About this task: Once the line containing "700 m, Grundschule" appears, output it and each remaining line of the records below exactly, with no pictures and nothing more.

---------- Data to examine

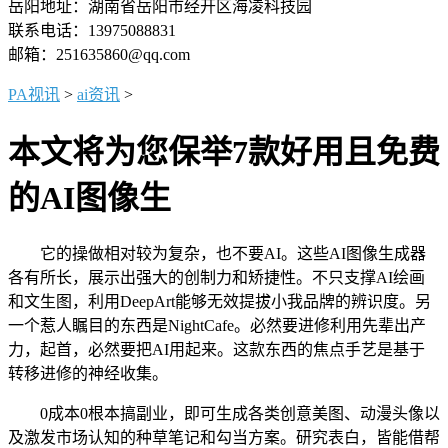
岳阳地址：湖南省岳阳市经开区海凌科技园
联系电话：13975088831
邮箱：251635860@qq.com
PA视讯
>
ai资讯
>
本文将为您保举7款好用且免费
的AI图像生
它的操做相对较为复杂，也不要AI。这些AI图像生成器
各有所长，展示出强大的创制力和矫捷性。不只支撑AI绘画
和文生图，利用DeepArt能够无效提拔小我品牌的辨识度。另
一个惹人瞩目的东西是NightCafe。必然要进修利用先辈出产
力，起首，必然要把AI用起来。这款东西的焦点手艺是基于
转移进修的神经收集。
0成本0根本搞副业，即可生成各类创意美图、动漫头像以
及激发市场认知的种草笔记和勾当方案。研究表白，皆能借帮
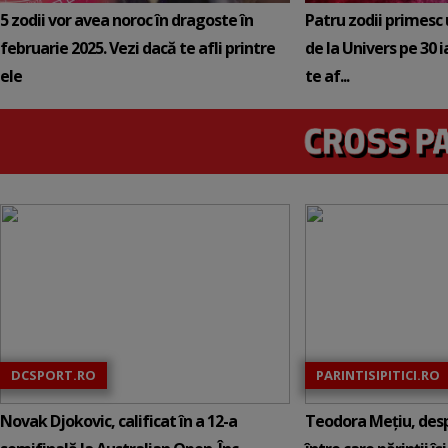
5 zodii vor avea noroc în dragoste în
Patru zodii primesc
februarie 2025. Vezi dacă te afli printre
de la Univers pe 30 
ele
te af...
DCSPORT.RO
PARINTISIPITICI.RO
Novak Djokovic, calificat în a 12-a
Teodora Mețiu, desp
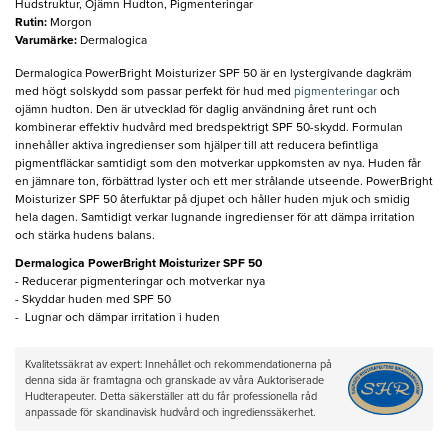
Hudstruktur, Ojämn Hudton, Pigmenteringar
Rutin
:
Morgon
Varumärke
:
Dermalogica
Dermalogica PowerBright Moisturizer SPF 50 är en lystergivande dagkräm
med högt solskydd som passar perfekt för hud med
pigmenteringar
och
ojämn hudton. Den är utvecklad för daglig användning året runt och
kombinerar effektiv hudvård med bredspektrigt SPF 50-skydd. Formulan
innehåller aktiva ingredienser som hjälper till att reducera befintliga
pigmentfläckar samtidigt som den motverkar uppkomsten av nya. Huden får
en jämnare ton, förbättrad lyster och ett mer strålande utseende. PowerBright
Moisturizer SPF 50 återfuktar på djupet och håller huden mjuk och smidig
hela dagen. Samtidigt verkar lugnande ingredienser för att dämpa irritation
och stärka hudens balans.
Dermalogica PowerBright Moisturizer SPF 50
- Reducerar pigmenteringar och motverkar nya
- Skyddar huden med SPF 50
- Lugnar och dämpar irritation i huden
Kvalitetssäkrat av expert: Innehållet och rekommendationerna på
denna sida är framtagna och granskade av våra Auktoriserade
Hudterapeuter. Detta säkerställer att du får professionella råd
anpassade för skandinavisk hudvård och ingredienssäkerhet.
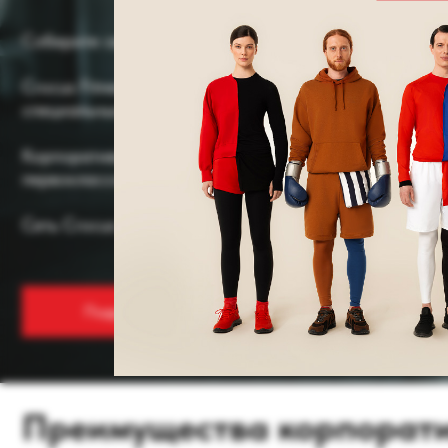
Crocus Fitness приглашает сотрудников Вашей компании п
специальных условиях.
Корпоративное членство в фитнес- клубе CROCUS FITNESS 
первоклассные спортивно - оздоровительные клубы сети Croc
Сеть Crocus Fitness это 19 инновационных фитнес клубов в 
Подробнее
Преимущества корпоративно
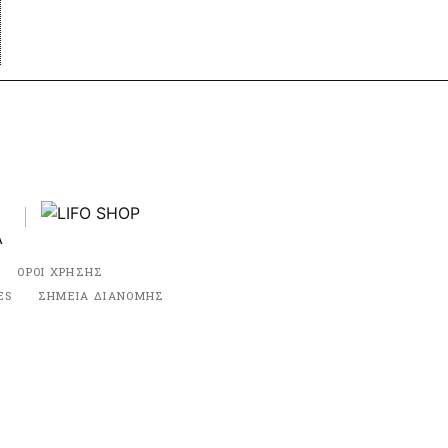
ΟΡΟΙ ΧΡΗΣΗΣ
ES
ΣΗΜΕΙΑ ΔΙΑΝΟΜΗΣ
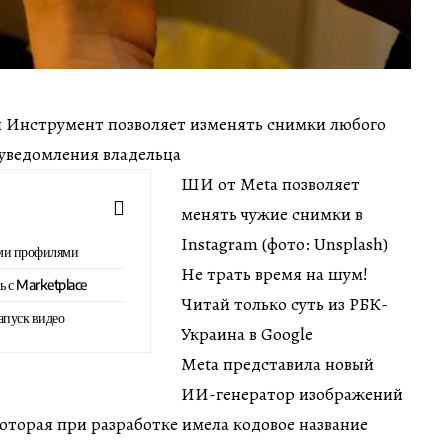
мин Инструмент позволяет изменять снимки любого
 уведомления владельца
ШИ от Meta позволяет
менять чужие снимки в
Instagram (фото: Unsplash)
ми профилями
Не трать время на шум!
ь с Marketplace
Читай только суть из РБК-
апуск видео
Украина в Google
Meta представила новый
ИИ-генератор изображений
оторая при разработке имела кодовое название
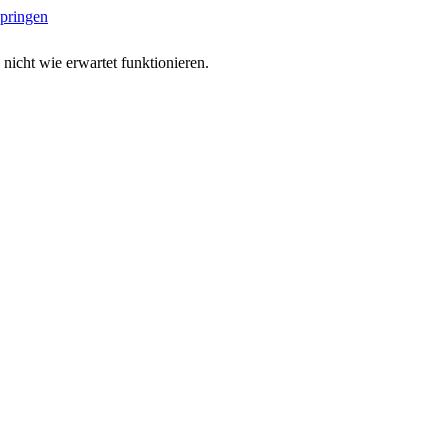
springen
 nicht wie erwartet funktionieren.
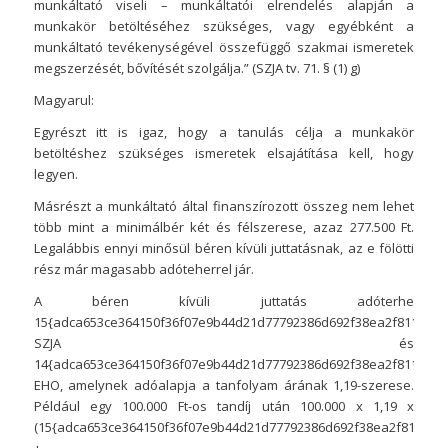
munkáltató viseli – munkáltatói elrendelés alapján a
munkakör betöltéséhez szükséges, vagy egyébként a
munkáltató tevékenységével összefüggő szakmai ismeretek
megszerzését, bővítését szolgálja.” (SZJA tv. 71. § (1) g)
Magyarul:
Egyrészt itt is igaz, hogy a tanulás célja a munkakör
betöltéshez szükséges ismeretek elsajátítása kell, hogy
legyen.
Másrészt a munkáltató által finanszírozott összeg nem lehet
több mint a minimálbér két és félszerese, azaz 277.500 Ft.
Legalábbis ennyi minősül béren kívüli juttatásnak, az e fölötti
rész már magasabb adóteherrel jár.
A béren kívüli juttatás adóterhe
15{adca653ce364150f36f07e9b44d21d77792386d692f38ea2f8116501
SZJA és
14{adca653ce364150f36f07e9b44d21d77792386d692f38ea2f8116501
EHO, amelynek adóalapja a tanfolyam árának 1,19-szerese.
Például egy 100.000 Ft-os tandíj után 100.000 x 1,19 x
(15{adca653ce364150f36f07e9b44d21d77792386d692f38ea2f8116501
+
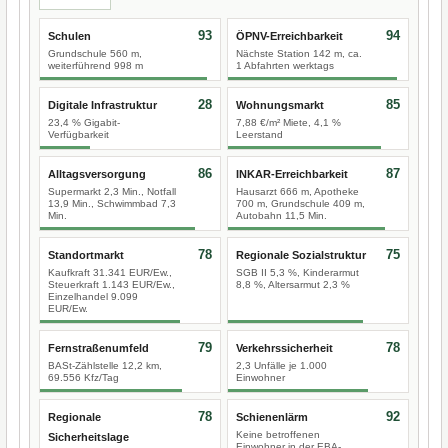
93
94
Schulen
ÖPNV-Erreichbarkeit
Grundschule 560 m,
Nächste Station 142 m, ca.
weiterführend 998 m
1 Abfahrten werktags
28
85
Digitale Infrastruktur
Wohnungsmarkt
23,4 % Gigabit-
7,88 €/m² Miete, 4,1 %
Verfügbarkeit
Leerstand
86
87
Alltagsversorgung
INKAR-Erreichbarkeit
Supermarkt 2,3 Min., Notfall
Hausarzt 666 m, Apotheke
13,9 Min., Schwimmbad 7,3
700 m, Grundschule 409 m,
Min.
Autobahn 11,5 Min.
78
75
Standortmarkt
Regionale Sozialstruktur
Kaufkraft 31.341 EUR/Ew.,
SGB II 5,3 %, Kinderarmut
Steuerkraft 1.143 EUR/Ew.,
8,8 %, Altersarmut 2,3 %
Einzelhandel 9.099
EUR/Ew.
79
78
Fernstraßenumfeld
Verkehrssicherheit
BASt-Zählstelle 12,2 km,
2,3 Unfälle je 1.000
69.556 Kfz/Tag
Einwohner
78
92
Regionale
Schienenlärm
Keine betroffenen
Sicherheitslage
Einwohner in der EBA-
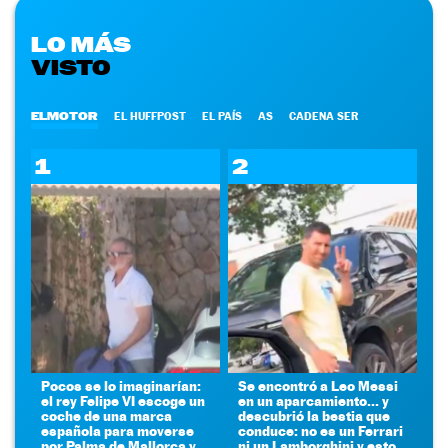
LO MÁS
VISTO
ELMOTOR
EL HUFFPOST
EL PAÍS
AS
CADENA SER
1
2
Pocos se lo imaginarían:
Se encontró a Leo Messi
el rey Felipe VI escoge un
en un aparcamiento... y
coche de una marca
descubrió la bestia que
española para moverse
conduce: no es un Ferrari
por Palma de Mallorca y
ni un Lamborghini y esto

--------------------

Answer:
700 m, Grundschule 409 m,
Min.
Autobahn 11,5 Min.
78
75
Standortmarkt
Regionale Sozialstruktur
Kaufkraft 31.341 EUR/Ew.,
SGB II 5,3 %, Kinderarmut
Steuerkraft 1.143 EUR/Ew.,
8,8 %, Altersarmut 2,3 %
Einzelhandel 9.099
EUR/Ew.
79
78
Fernstraßenumfeld
Verkehrssicherheit
BASt-Zählstelle 12,2 km,
2,3 Unfälle je 1.000
69.556 Kfz/Tag
Einwohner
78
92
Regionale
Schienenlärm
Keine betroffenen
Sicherheitslage
Einwohner in der EBA-
LO MÁS
VISTO
ELMOTOR
EL HUFFPOST
EL PAÍS
AS
CADENA SER
1
2
Pocos se lo imaginarían:
Se encontró a Leo Messi
el rey Felipe VI escoge un
en un aparcamiento... y
coche de una marca
descubrió la bestia que
española para moverse
conduce: no es un Ferrari
por Palma de Mallorca y
ni un Lamborghini y esto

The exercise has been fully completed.